[Exercise goal]
The result should consist solely of the line containing "Расположение" and the lines that follow it below, each reproduced exactly, the last line included.
Content starts
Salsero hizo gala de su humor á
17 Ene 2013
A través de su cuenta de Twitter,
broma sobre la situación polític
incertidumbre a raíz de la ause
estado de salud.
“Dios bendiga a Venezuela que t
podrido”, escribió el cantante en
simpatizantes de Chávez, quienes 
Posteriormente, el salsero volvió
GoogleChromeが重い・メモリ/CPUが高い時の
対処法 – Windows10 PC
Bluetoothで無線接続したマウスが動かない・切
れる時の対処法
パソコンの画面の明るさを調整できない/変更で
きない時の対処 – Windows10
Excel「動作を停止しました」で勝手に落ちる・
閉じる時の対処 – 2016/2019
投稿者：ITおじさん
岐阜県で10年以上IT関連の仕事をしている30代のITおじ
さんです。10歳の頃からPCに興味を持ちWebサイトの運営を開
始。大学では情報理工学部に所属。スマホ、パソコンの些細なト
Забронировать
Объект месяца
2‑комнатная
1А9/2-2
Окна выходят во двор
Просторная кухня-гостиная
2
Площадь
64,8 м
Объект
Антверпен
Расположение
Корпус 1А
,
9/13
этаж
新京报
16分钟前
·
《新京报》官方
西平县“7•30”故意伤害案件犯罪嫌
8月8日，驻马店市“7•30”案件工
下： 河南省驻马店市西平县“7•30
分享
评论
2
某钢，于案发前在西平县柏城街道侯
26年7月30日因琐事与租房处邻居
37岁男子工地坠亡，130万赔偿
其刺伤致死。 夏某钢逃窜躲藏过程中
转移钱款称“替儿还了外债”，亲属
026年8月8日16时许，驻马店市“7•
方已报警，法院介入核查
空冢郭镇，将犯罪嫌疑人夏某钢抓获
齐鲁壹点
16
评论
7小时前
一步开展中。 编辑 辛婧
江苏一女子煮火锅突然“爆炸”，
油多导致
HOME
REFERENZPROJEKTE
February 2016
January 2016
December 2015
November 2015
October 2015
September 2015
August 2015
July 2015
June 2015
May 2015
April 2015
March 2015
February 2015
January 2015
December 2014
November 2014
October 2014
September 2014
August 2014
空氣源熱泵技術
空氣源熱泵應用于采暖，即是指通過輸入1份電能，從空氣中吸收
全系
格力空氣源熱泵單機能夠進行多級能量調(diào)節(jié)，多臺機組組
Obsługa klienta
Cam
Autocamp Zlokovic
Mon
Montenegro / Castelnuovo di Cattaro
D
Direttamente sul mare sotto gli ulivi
Content ends
[Result of the exercise]
Расположение
Корпус 1А
,
9/13
этаж
新京报
16分钟前
·
《新京报》官方
西平县“7•30”故意伤害案件犯罪嫌
8月8日，驻马店市“7•30”案件工
下： 河南省驻马店市西平县“7•30
分享
评论
2
某钢，于案发前在西平县柏城街道侯
26年7月30日因琐事与租房处邻居
37岁男子工地坠亡，130万赔偿
其刺伤致死。 夏某钢逃窜躲藏过程中
转移钱款称“替儿还了外债”，亲属
026年8月8日16时许，驻马店市“7•
方已报警，法院介入核查
空冢郭镇，将犯罪嫌疑人夏某钢抓获
齐鲁壹点
16
评论
7小时前
一步开展中。 编辑 辛婧
江苏一女子煮火锅突然“爆炸”，
油多导致
HOME
REFERENZPROJEKTE
February 2016
January 2016
December 2015
November 2015
October 2015
September 2015
August 2015
July 2015
June 2015
May 2015
April 2015
March 2015
February 2015
January 2015
December 2014
November 2014
October 2014
September 2014
August 2014
空氣源熱泵技術
空氣源熱泵應用于采暖，即是指通過輸入1份電能，從空氣中吸收
全系
格力空氣源熱泵單機能夠進行多級能量調(diào)節(jié)，多臺機組組
Obsługa klienta
Cam
Autocamp Zlokovic
Mon
Montenegro / Castelnuovo di Cattaro
D
Direttamente sul mare sotto gli ulivi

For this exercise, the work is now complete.